#### What is expected
In the material below, find the line containing "La principal planta" and the line containing "El grupo Marfrig", then reproduce exactly both of them and every line between, and nothing else.

*** Record extracts ***

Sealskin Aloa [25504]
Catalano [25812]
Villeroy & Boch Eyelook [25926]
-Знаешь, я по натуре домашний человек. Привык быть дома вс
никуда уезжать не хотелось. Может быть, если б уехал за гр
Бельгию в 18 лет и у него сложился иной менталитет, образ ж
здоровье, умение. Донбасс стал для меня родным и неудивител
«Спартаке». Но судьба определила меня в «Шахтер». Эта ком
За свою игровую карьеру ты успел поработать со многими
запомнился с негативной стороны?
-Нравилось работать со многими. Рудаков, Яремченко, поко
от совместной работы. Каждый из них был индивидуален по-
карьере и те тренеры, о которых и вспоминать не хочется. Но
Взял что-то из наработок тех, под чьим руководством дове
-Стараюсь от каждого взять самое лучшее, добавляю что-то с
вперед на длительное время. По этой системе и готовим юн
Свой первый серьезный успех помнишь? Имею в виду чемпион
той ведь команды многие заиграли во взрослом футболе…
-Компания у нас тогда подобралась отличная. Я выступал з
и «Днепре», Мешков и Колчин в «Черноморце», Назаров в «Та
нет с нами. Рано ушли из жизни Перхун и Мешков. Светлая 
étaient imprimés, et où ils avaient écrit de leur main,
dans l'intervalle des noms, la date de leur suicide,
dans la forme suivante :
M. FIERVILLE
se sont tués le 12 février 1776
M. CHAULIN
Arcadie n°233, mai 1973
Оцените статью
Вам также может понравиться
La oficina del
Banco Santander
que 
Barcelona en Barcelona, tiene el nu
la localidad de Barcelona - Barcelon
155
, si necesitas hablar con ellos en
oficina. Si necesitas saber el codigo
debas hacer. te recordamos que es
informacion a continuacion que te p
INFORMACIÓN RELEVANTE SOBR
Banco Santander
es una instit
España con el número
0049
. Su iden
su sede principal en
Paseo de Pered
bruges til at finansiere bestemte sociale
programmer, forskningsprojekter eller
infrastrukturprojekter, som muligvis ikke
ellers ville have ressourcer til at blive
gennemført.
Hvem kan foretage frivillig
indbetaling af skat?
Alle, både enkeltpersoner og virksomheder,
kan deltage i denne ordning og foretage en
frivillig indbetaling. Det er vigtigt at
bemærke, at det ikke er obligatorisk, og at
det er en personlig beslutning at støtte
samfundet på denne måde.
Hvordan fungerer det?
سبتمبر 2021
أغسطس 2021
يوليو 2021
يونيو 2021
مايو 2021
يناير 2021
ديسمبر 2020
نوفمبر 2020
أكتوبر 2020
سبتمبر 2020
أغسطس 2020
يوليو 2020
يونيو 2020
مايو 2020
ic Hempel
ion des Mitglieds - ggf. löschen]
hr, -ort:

*** End of Record extracts ***
*** Record extracts ***

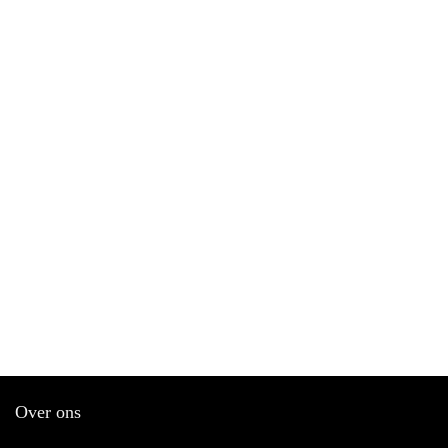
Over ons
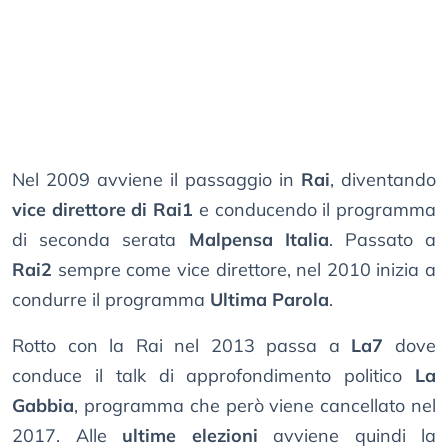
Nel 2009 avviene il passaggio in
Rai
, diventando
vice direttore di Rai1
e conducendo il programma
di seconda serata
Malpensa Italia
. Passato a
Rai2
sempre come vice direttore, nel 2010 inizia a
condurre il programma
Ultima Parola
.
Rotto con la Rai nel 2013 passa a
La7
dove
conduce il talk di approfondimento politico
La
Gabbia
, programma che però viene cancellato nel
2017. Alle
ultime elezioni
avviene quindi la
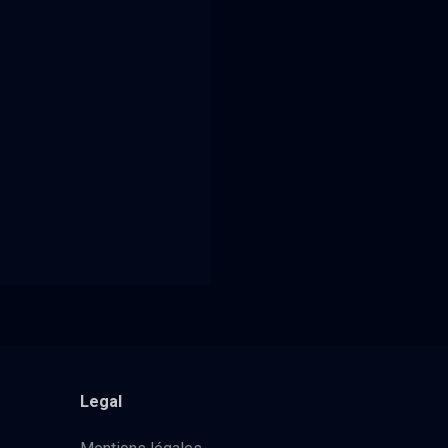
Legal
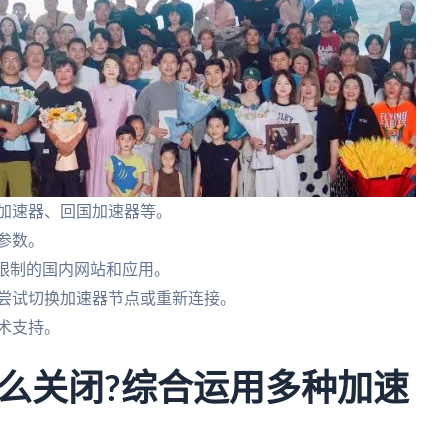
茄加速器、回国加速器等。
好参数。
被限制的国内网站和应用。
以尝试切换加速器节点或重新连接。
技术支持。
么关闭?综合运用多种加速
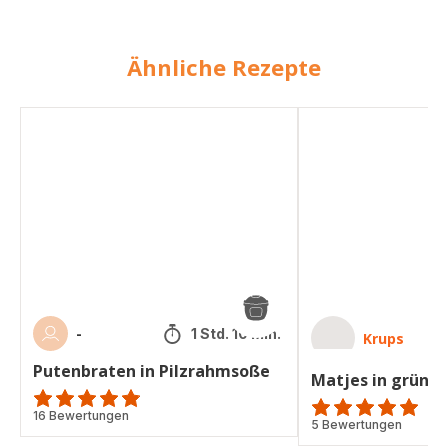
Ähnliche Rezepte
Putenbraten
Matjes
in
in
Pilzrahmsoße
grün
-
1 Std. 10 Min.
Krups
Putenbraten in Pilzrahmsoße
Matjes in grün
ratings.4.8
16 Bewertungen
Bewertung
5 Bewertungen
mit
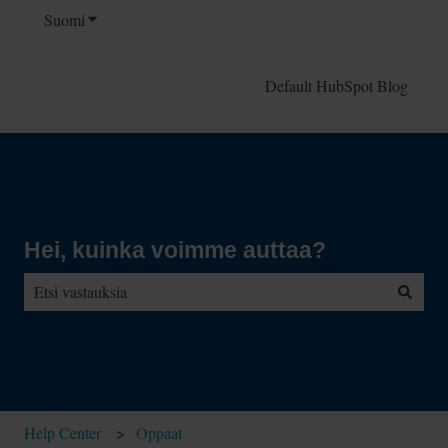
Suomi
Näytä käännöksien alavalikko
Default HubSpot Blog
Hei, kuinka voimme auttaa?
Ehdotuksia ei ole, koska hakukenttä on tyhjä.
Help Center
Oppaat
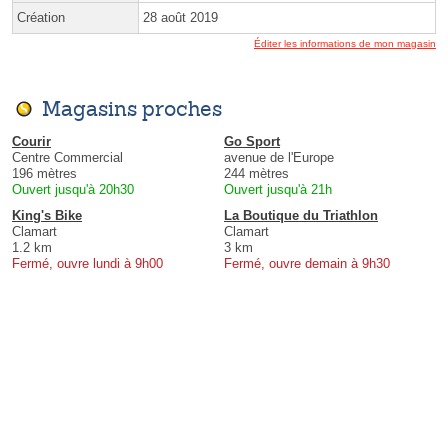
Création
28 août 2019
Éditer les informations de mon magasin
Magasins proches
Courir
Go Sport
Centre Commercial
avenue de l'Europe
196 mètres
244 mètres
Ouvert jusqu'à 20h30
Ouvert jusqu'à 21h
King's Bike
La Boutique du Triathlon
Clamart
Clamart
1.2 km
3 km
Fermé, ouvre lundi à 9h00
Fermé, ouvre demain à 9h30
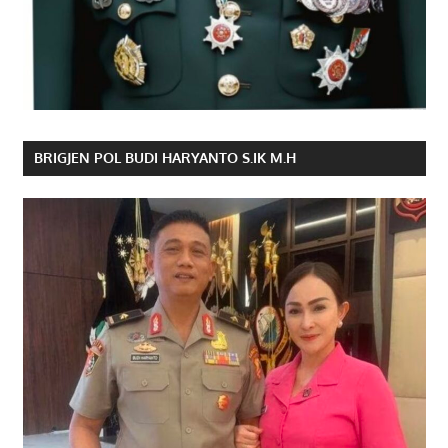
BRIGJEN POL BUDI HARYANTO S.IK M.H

*** End of Record extracts ***
*** Record extracts ***

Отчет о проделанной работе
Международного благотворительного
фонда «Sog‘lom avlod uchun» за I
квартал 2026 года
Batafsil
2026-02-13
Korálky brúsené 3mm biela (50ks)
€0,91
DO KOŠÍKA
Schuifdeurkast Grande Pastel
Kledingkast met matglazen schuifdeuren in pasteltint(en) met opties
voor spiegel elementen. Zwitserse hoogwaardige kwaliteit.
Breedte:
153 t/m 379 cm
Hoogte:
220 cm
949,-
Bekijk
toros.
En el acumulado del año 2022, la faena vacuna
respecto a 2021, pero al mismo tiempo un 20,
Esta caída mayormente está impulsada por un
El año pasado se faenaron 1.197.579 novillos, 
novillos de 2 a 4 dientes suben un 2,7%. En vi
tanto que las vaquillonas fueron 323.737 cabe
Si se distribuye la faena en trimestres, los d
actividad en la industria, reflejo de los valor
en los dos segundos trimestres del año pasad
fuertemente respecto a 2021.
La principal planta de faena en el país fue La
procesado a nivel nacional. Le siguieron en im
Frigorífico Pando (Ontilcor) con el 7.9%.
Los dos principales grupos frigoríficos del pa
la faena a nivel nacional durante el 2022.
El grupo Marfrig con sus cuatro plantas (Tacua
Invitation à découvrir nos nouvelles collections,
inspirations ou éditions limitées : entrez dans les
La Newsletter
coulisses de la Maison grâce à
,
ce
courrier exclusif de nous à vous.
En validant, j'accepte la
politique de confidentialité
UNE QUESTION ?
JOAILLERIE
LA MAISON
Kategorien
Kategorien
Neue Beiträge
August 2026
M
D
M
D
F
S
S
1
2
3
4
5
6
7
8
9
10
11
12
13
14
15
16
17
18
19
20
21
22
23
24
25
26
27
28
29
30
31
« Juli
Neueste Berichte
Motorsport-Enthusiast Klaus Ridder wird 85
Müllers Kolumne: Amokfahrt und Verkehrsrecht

*** End of Record extracts ***

#### Solution for this task
La principal planta de faena en el país fue La
procesado a nivel nacional. Le siguieron en im
Frigorífico Pando (Ontilcor) con el 7.9%.
Los dos principales grupos frigoríficos del pa
la faena a nivel nacional durante el 2022.
El grupo Marfrig con sus cuatro plantas (Tacua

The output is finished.